Reino Unido permite que os EUA usem bases perto de Ormuz para ataques ao Irão
O governo do Reino Unido condenou "a expansão dos alvos do Irão para incluir o transporte marítimo internacional", disse o comunicado.
O Reino Unido aprovou uma expansão do acesso dos EUA a bases britânicas para operações direcionadas às capacidades de mísseis iranianas que ameaçam a navegação no Estreito de Ormuz, disse Downing Street.
Um comunicado do governo disse que, numa reunião na sexta-feira, os ministros do Gabinete “confirmou que o acordo que permite aos EUA utilizar bases britânicas no âmbito da autodefesa coletiva da região inclui operações defensivas dos EUA destinadas a neutralizar as instalações e capacidades de mísseis utilizadas para atacar navios no Estreito de Ormuz.”
O governo frisou que "os princípios por trás da abordagem do Reino Unido ao conflito permanecem os mesmos" e pediu "uma redução das tensões urgente e uma resolução rápida da guerra."
Os ministros do Gabinete "condenaram a ampliação dos alvos pelo Irão para incluir a navegação internacional. Concordaram que os ataques imprudentes do Irão, incluindo contra embarcações registadas sob o Red Ensign (Registos de Navegação Britânicos) e as de nossos aliados próximos e parceiros do Golfo, arriscam empurrar a região para uma crise maior e agravar o impacto económico sentido no Reino Unido e em todo o mundo."
Na plataforma X, a líder conservadora da oposição Kemi Badenoch disse que a decisão era "a mãe de todas as reviravoltas."

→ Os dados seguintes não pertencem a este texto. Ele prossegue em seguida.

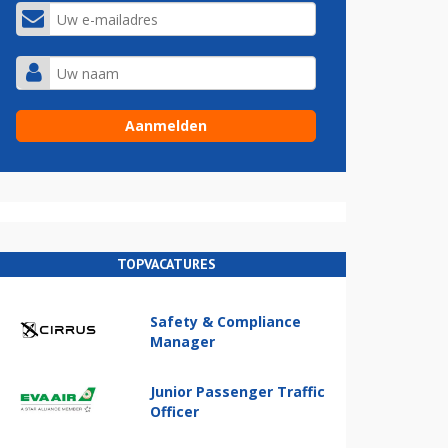
TOPVACATURES
Safety & Compliance
Manager
Junior Passenger Traffic
Officer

‘Não nos deixemos arrastar para uma guerra mais ampla’
Desde que a guerra de alta intensidade entre os EUA e Israel começou em 28 de fevereiro, o Reino Unido passou de uma recusa inicial de acesso a bases para um estado de profunda integração logística e cinética.

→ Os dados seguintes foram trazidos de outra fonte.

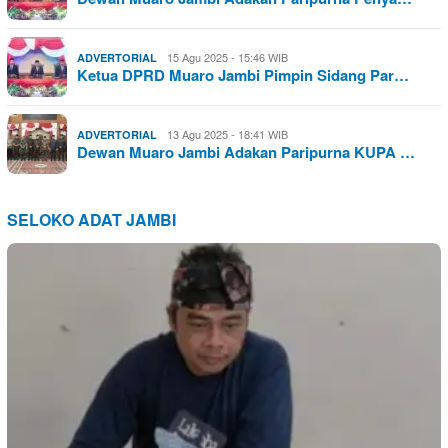
15 Agu 2025 - 15:46 WIB
ADVERTORIAL
Ketua DPRD Muaro Jambi Pimpin Sidang Par…
13 Agu 2025 - 18:41 WIB
ADVERTORIAL
Dewan Muaro Jambi Adakan Paripurna KUPA …
SELOKO ADAT JAMBI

"Enquanto tomamos as medidas necessárias para nos defender e defender os nossos aliados, não seremos arrastados para a guerra mais ampla", disse o Primeiro-ministro Starmer na segunda-feira, acrescentando que o governo britânico continuará a trabalhar para pôr fim aos combates.

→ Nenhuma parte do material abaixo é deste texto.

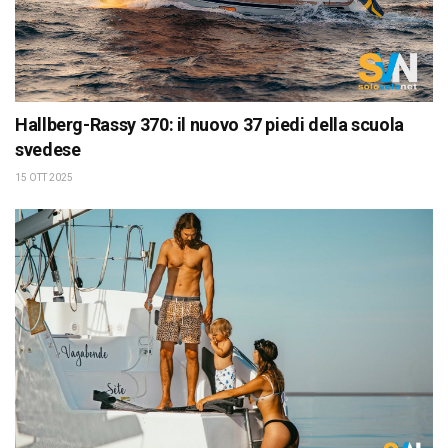
Hallberg-Rassy 370: il nuovo 37 piedi della scuola
svedese
15 OTT 2025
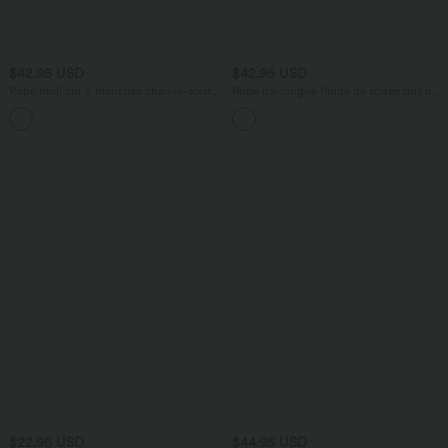
$42.95 USD
$42.95 USD
Robe midi col V manches chauve-souris
Robe mi-longue fluide de soirée dos nu
ourlet tulipe torsadé
croisé avec fente, ourlet à volants et
soutien-gorge intégré
$22.95 USD
$44.95 USD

Mas o papel crescente do Reino Unido no conflito tem provocado um debate cada vez maior sobre se essa distinção está a tornar-se cada vez mais difícil de sustentar.
As hostilidades regionais no Médio Oriente aumentaram desde que Israel e os EUA lançaram uma ofensiva conjunta contra o Irão em 28 de fevereiro, tendo até agora matado cerca de 1300 pessoas, incluindo o então Líder Supremo Ali Khamenei.
O Irão retaliou com ataques de drones e mísseis por toda a região e fechou a passagem para a maioria dos navios o Estreito de Ormuz, uma rota-chave de trânsito de petróleo que normalmente transporta cerca de 20 milhões de barris por dia e cerca de 20% do comércio mundial de gás natural liquefeito.